Conventionally, Balakrishnan said, diagnostic procedures detect the change in the levels of chemicals in tissues and cells that correspond to disease states. “We are working on what can be done with the mechanical response” Ananthasuresh told PTI on the sidelines of an international conference held last month at IIT-Mandi, where he was a keynote speaker. “Because whenever there’s a healthy cell that becomes abnormal in a disease condition, definitely its mechanical response changes because some constitution inside the cell has changed,” he said.

Such lab tests and chemicals assays, Balakrishnan added, involve the use of costly perishable reagents, which he believes takes the technology away from poor communities. Additionally the chemical tests also require sufficient quantities of sample cells, depending on the sensitivity of the tests developed. Balakrishnan said using mechanical properties instead to develop diagnostic procedures can overcome this problem, since these can be measured using the same instrument repetitively for vast quantities of sample.

“For example, if you squeeze a cell, and leave it, allowing it to recover, the time of recovery can be an indicator of the health of the cell,” explained Ananthasuresh, as an example of how physical forces and mechanical properties of cells can become diagnostic principles. To build diagnostic devices which work on these principles, the scientists said the physical properties of cells need to be broken down to contributions from their individual components.

They said this can be done by mechanical modelling of cells and their components, and finding how these are related to each other by physical forces. Both Ananthasuresh and Balakrishanan, however, agreed that the field is very nascent, with very few people across the world working on it. While mechanodiagnostics may not become a clinically viable method to test for all diseases, Balakrishnan said, some conditions affecting the morphology of whole cells like cancer, malaria, and sickle cell anemia may be assessed with the emerging technique.

He said these diseases are known to cause changes in the physical and biomechanical properties of cells, which result in several-fold increases or decreases in cell stiffness, and eventually cause breakdown of the bodily functions. Balakrishnan cited the example of a study by T. R. Kiessling from Leipzig University in Germany who used a device to capture and stretch cells flowing through them to measure their deformability, using which his team assessed suspended breast cancer cells.

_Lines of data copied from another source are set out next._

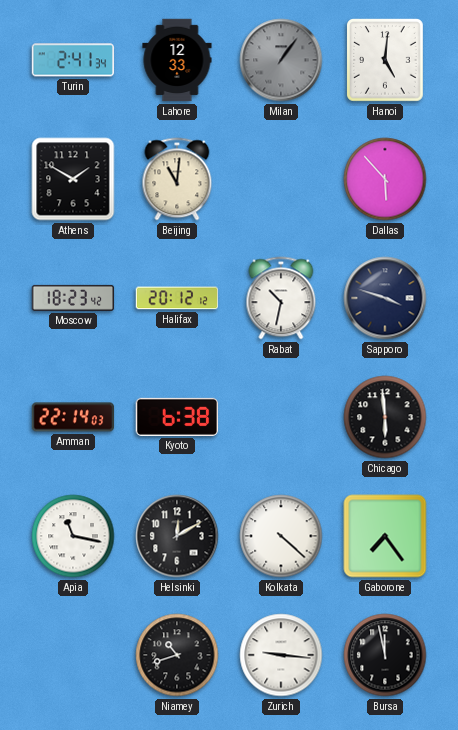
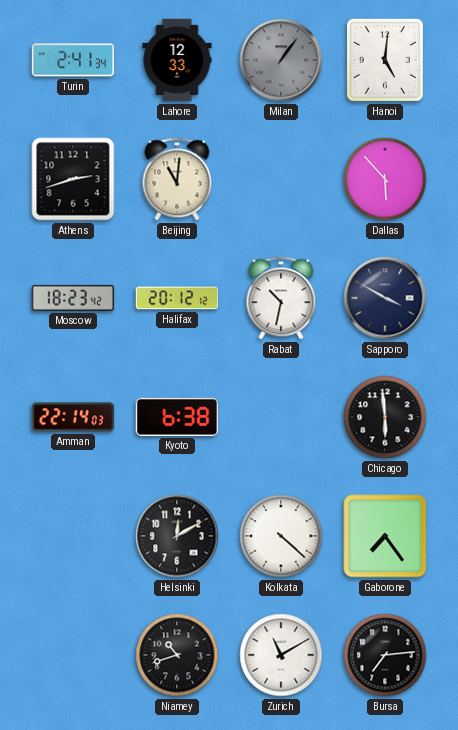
Athens: 1:50 -> 2:42
Sapporo: 3:48 -> 3:50
Apia: 11:17 -> none
Zurich: 9:16 -> 11:10
Bursa: 11:58 -> 7:14
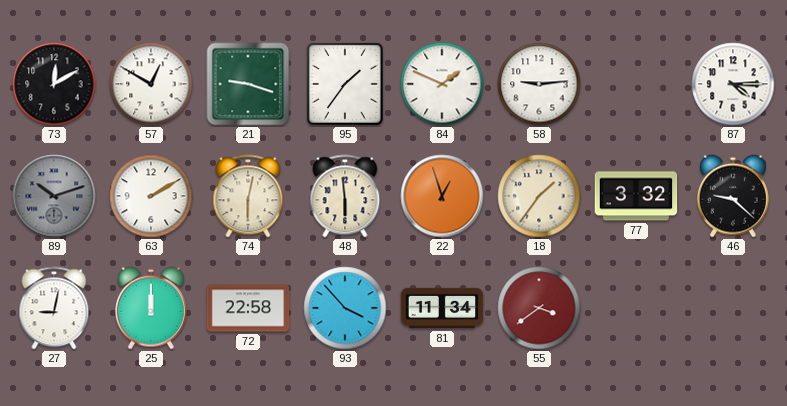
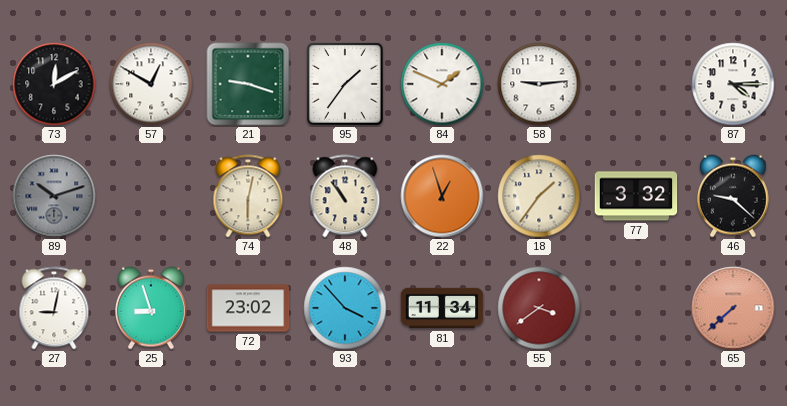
63: 2:10 -> none
48: 5:59 -> 10:54
25: 12:00 -> 8:57
72: 22:58 -> 23:02
65: none -> 7:38
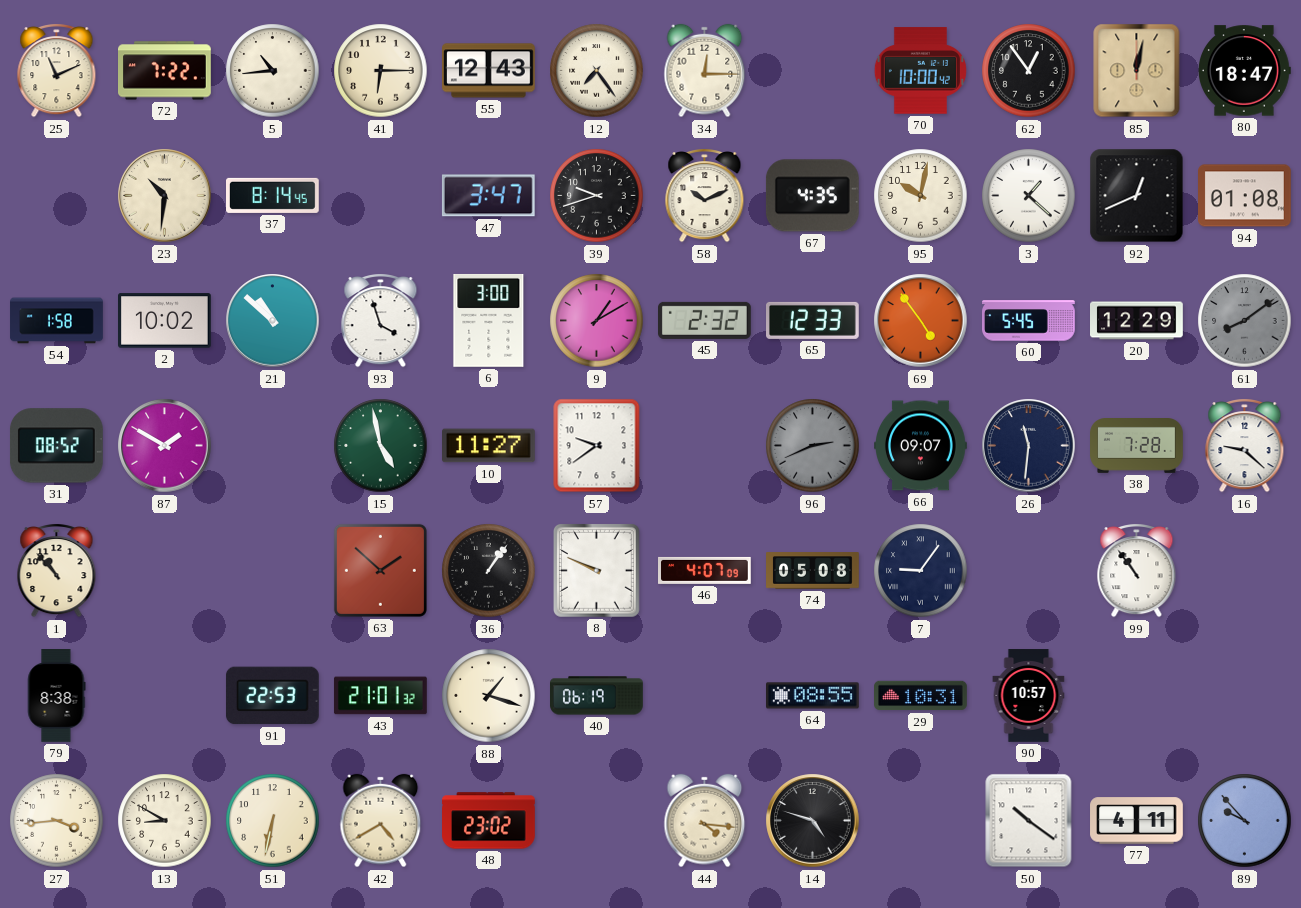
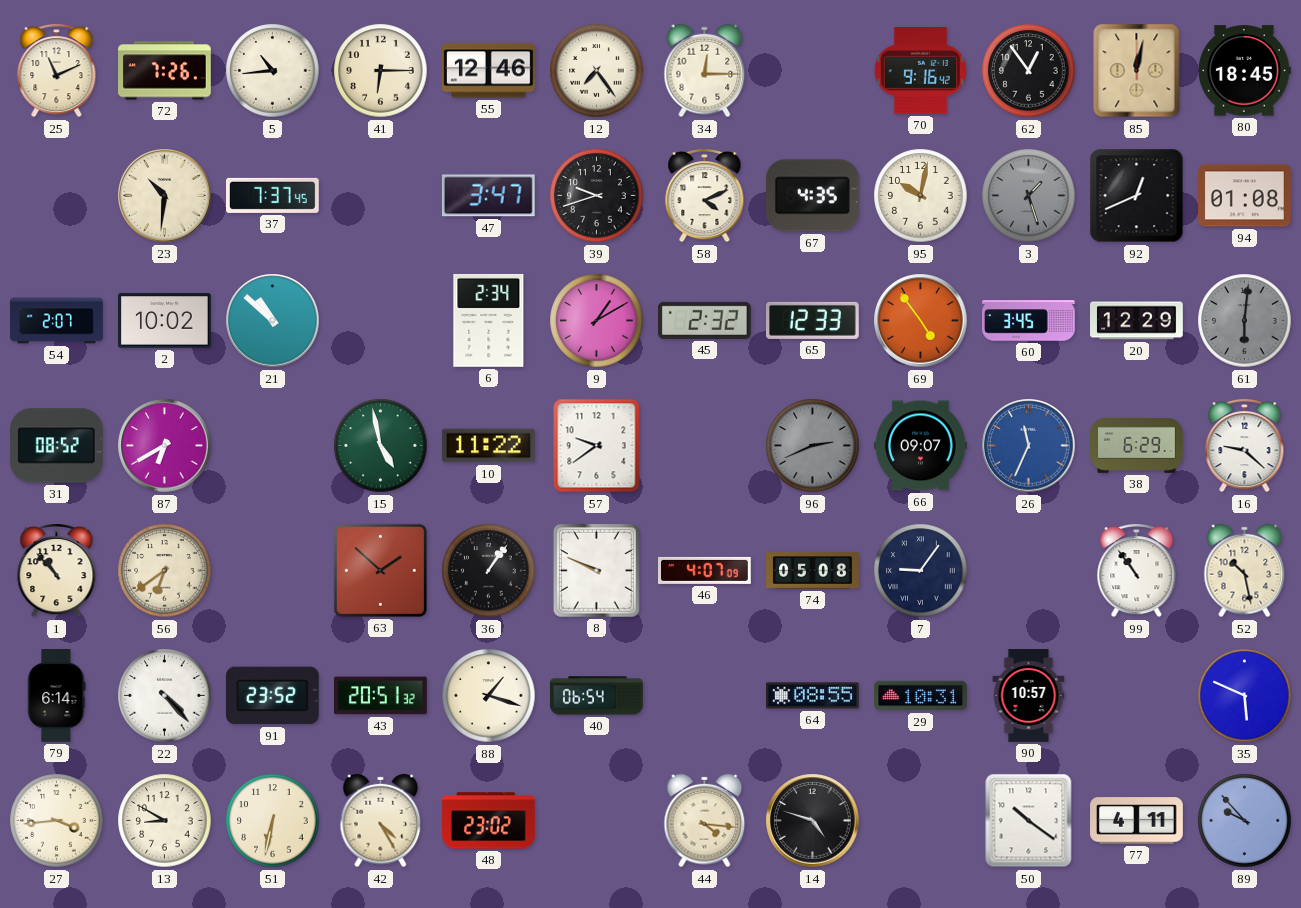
72: 7:22 -> 7:26
55: 12:43 -> 12:46
70: 10:00 -> 9:16
80: 18:47 -> 18:45
37: 8:14 -> 7:37
58: 10:11 -> 4:11
3: 1:22 -> 1:27
3 dial: white -> grey
54: 1:58 -> 2:07
93: 3:57 -> none
6: 3:00 -> 2:34
60: 5:45 -> 3:45
61: 8:09 -> 6:01
87: 1:50 -> 6:40
10: 11:27 -> 11:22
26: 11:31 -> 11:34
26 dial: navy -> blue
38: 7:28 -> 6:29
56: none -> 6:39
52: none -> 10:28
79: 8:38 -> 6:14
22: none -> 4:23
91: 22:53 -> 23:52
43: 21:01 -> 20:51
40: 06:19 -> 06:54
35: none -> 5:49
42: 4:40 -> 4:25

Researchers have also developed mechanodiagnostic devices which harness the differences in stiffness of normal red blood cells (RBCs) from infected ones to separate the diseased cells from healthy ones, according to Ananthasuresh, a recipient of the prestigious Shanti Swarup Bhatnagar Award in 2010. “It took a long time for biologists to believe that the mechanical response does change in abnormal cells and can be an indicator of disease conditions. And now hardly, I can say 10-15 people across the world are working on mechanodiagnostics,” Ananthasuresh said. “But no one disagrees that disease conditions alter the mechanical properties of cells, and that itself is a huge step forward,” he added.